Work instruction → Return each entry exactly, so that nothing in the data differs from the original.

Data to process →
[Start of Attachment]

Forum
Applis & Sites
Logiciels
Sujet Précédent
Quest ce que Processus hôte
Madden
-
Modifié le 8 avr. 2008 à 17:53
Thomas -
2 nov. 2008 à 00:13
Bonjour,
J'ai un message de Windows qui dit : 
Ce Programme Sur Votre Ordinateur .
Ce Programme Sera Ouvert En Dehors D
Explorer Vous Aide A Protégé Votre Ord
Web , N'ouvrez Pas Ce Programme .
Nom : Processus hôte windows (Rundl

[End of Attachment]

Result →
Forum
Applis & Sites
Logiciels
Sujet Précédent
Quest ce que Processus hôte
Madden
-
Modifié le 8 avr. 2008 à 17:53
Thomas -
2 nov. 2008 à 00:13
Bonjour,
J'ai un message de Windows qui dit : 
Ce Programme Sur Votre Ordinateur .
Ce Programme Sera Ouvert En Dehors D
Explorer Vous Aide A Protégé Votre Ord
Web , N'ouvrez Pas Ce Programme .
Nom : Processus hôte windows (Rundl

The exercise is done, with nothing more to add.